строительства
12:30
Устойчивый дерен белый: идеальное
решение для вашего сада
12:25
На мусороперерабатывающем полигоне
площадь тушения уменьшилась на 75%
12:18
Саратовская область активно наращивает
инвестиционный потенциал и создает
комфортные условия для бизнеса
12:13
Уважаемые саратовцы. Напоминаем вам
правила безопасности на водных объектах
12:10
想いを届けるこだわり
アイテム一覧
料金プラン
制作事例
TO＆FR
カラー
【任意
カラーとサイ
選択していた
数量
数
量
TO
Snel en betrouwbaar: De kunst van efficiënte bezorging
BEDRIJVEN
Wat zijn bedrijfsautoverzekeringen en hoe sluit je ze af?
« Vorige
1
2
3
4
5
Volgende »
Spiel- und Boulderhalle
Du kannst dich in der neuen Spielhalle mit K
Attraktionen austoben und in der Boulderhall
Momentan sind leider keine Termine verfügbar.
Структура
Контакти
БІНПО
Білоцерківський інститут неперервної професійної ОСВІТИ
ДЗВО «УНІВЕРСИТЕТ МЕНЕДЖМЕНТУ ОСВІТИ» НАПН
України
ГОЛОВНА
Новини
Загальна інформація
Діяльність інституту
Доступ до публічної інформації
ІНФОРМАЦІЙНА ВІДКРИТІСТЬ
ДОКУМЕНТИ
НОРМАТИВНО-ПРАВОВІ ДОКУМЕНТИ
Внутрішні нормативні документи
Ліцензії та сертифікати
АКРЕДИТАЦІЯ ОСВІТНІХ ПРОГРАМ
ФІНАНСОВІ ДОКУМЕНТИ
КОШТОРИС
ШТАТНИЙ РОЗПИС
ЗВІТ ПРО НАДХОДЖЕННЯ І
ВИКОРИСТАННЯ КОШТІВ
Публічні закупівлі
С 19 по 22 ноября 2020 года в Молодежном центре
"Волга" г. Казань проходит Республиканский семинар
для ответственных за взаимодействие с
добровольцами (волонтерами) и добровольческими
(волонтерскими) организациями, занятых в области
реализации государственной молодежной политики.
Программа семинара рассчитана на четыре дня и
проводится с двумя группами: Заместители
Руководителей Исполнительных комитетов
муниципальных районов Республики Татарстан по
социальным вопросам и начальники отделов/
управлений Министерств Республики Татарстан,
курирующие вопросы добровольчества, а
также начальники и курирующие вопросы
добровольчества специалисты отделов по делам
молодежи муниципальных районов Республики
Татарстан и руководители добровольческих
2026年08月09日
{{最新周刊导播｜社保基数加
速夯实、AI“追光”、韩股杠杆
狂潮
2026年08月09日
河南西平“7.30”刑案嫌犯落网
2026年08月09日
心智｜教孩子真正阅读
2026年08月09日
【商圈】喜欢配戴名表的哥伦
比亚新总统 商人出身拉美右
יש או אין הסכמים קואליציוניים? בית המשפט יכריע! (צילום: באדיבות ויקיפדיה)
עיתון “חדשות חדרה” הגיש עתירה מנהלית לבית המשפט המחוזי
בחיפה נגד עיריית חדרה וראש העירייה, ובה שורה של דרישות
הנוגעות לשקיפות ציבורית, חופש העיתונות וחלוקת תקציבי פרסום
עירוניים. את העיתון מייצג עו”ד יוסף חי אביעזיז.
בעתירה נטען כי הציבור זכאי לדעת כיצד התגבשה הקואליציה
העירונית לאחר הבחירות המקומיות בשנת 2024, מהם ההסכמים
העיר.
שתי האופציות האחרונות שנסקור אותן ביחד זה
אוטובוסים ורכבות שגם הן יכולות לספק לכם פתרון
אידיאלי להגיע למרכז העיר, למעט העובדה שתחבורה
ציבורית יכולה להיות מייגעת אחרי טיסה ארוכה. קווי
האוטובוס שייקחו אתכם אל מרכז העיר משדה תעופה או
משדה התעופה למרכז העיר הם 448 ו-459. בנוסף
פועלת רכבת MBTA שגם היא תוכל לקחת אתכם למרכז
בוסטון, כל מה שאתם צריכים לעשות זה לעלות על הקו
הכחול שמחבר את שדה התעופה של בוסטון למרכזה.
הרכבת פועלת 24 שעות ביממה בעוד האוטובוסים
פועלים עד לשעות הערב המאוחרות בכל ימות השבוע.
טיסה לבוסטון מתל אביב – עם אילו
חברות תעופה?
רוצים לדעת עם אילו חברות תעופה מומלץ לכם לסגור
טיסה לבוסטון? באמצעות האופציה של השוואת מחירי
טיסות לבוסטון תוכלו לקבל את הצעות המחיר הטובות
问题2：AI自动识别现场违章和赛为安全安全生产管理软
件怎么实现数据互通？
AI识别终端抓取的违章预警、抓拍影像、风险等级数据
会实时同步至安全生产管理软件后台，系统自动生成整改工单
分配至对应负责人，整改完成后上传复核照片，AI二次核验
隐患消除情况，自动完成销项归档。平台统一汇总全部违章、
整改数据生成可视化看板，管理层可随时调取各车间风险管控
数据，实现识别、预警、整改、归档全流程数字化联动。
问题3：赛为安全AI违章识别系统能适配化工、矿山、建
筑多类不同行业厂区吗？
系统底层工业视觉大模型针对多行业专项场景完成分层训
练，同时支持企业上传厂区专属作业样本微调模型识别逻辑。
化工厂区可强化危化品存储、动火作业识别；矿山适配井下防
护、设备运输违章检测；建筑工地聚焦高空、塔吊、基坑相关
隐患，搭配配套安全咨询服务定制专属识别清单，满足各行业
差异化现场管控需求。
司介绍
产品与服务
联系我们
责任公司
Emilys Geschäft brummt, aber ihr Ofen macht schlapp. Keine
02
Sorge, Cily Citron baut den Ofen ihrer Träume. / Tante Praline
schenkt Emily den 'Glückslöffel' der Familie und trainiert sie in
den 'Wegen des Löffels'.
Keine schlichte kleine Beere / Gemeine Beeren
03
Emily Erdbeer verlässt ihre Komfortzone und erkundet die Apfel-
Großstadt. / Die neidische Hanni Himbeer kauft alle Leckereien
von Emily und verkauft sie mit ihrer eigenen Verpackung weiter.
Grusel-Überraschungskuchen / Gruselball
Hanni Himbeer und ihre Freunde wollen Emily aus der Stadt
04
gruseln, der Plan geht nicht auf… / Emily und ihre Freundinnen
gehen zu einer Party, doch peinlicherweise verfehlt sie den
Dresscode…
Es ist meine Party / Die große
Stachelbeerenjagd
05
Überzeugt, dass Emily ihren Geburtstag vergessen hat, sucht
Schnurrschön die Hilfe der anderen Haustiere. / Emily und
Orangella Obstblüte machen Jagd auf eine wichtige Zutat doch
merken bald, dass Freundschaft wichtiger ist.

☆ ☆ ☆ ☆

▶ _WORK INSTRUCTIONS_:
Copy out each line of the data containing the string "לדעת".

▶ _TASK RESPONSE_:
בעתירה נטען כי הציבור זכאי לדעת כיצד התגבשה הקואליציה
רוצים לדעת עם אילו חברות תעופה מומלץ לכם לסגור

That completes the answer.